# Review: Wiley X MEGA Test – Saber, Twisted and Knife (Sunglasses / Eye Protection)



## subwoofer (Jan 20, 2016)

*---------------------------------------------------------------------------------------------------------------------
Author's Statement for Transparency and Disclosure
The test sample/s featured in this article have been provided for technical testing and review by the manufacturer. Test samples are retained by the reviewer following publication of the completed review for the purposes of long term testing and product comparisons.

All output figures and test results published in this review are the sole work of the reviewer, and are carried out independently and without bias. Test results are reported as found, with no embellishments or alteration. Though best endeavours are made to maintain the accuracy of test equipment, the accuracy of these results is not guaranteed and is subject to the test equipment functioning correctly.
----------------------------------------------------------------------------------------------------------------------*​







I first came across Wiley X due to the fact they manufacture 5.11 Tactical’s range of sunglasses. It is a real compliment that 5.11 chose Wiley X, and when you see more of what Wiley X make you will understand why they are a brand you can trust if you want protection as well as style.

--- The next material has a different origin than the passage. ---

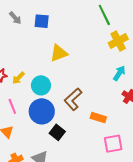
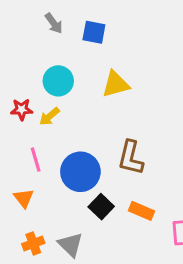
cyan circle: (41, 85) -> (58, 81), moved
brown L-shape: (73, 99) -> (131, 158), turned -40
orange rectangle: (98, 118) -> (141, 211), moved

In this group review I’m looking at three very different pairs of glasses showing some of the key benefits Wiley X offer. On test we have the Sabre – wrap around ultra-protective shooting glasses, Twisted – the simplest glasses but in a special Stealth Grey frame, and Knife – using Wiley X’s Facial Cavity Seal making them as close fitting as goggles.

All three are in a non-polarized grey lens aimed at tactical use. For tactical use you want to avoid polarized lenses due to their tendency to cause issues with various device displays – it is just not worth the risk.

There is a lot to show as each of these models have features specific to Wiley X. Many of these features are repeated across the Wiley X range. The models in this MEGA review will help you understand what options you have.







Taking a more detailed look at the Saber:

There are several options for the Saber, from individual lenses to a full set, and this is the full triple lens set.







Everything is supplied in a Wiley X multi-lens case.







The case has two Velcro loops on the back for mounting to a belt/strap/etc.







Each component arrives wrapped in a protective plastic bag so it is in perfect condition when you first unpack it. After that, well, it is up to you.







In the case is the Saber with grey lens, a clear lens, orange lens, strap, cleaning cloth and instructions.







The set of lenses fresh out of its wrapping.







Each lens is a compound curve to fully wrap the eyes.







Taking a closer look round the Saber here it is from the front with arms folded.







And arms unfolded.







From the side.







Then from the inside.







The nose piece has fully adjustable rubber covered pads. You simply bend them to fit.







On the inside of the arm, the model name is printed on the ‘active’ section of the arm.







The first ‘active’ feature of the arm is that you can remove the rigid arm and replace it with a goggle style strap. First pull out the arm.







Plug in the first end of the strap.







Repeat with the other arm and strap end.







Instead of just pulling the arm out entirely, each arm has length adjustment to enable the best possible fit for each person.







The arm has four ‘stops’.







Being a frameless interchangeable lens system, you need to remove the arms and nose part and transfer these over to the lens you want to use. The fit of these parts is really quite firm.







Here we are 2/3 transferred over to the orange lens, just the second arm to move.







I found the easiest process was to pull the arm outward and then lift the hinge upward ensuring you don’t try to lever with the whole arm, instead applying pressure as close to the lens as possible. The arm then pops up.







Fitting the arm was easiest doing this the other way round, first seating the hinge side of the mount, pressing the arm inwards and then pushing down on the mount.







The clear lens almost disappears in the photo despite one of the Saber’s special features. The Sabre has the thickest lens, at 3mm thick, I’ve ever come across. This gives it probably the highest protection rating for any glasses of this type. With the bare lens you can see this thickness at the nose cut out.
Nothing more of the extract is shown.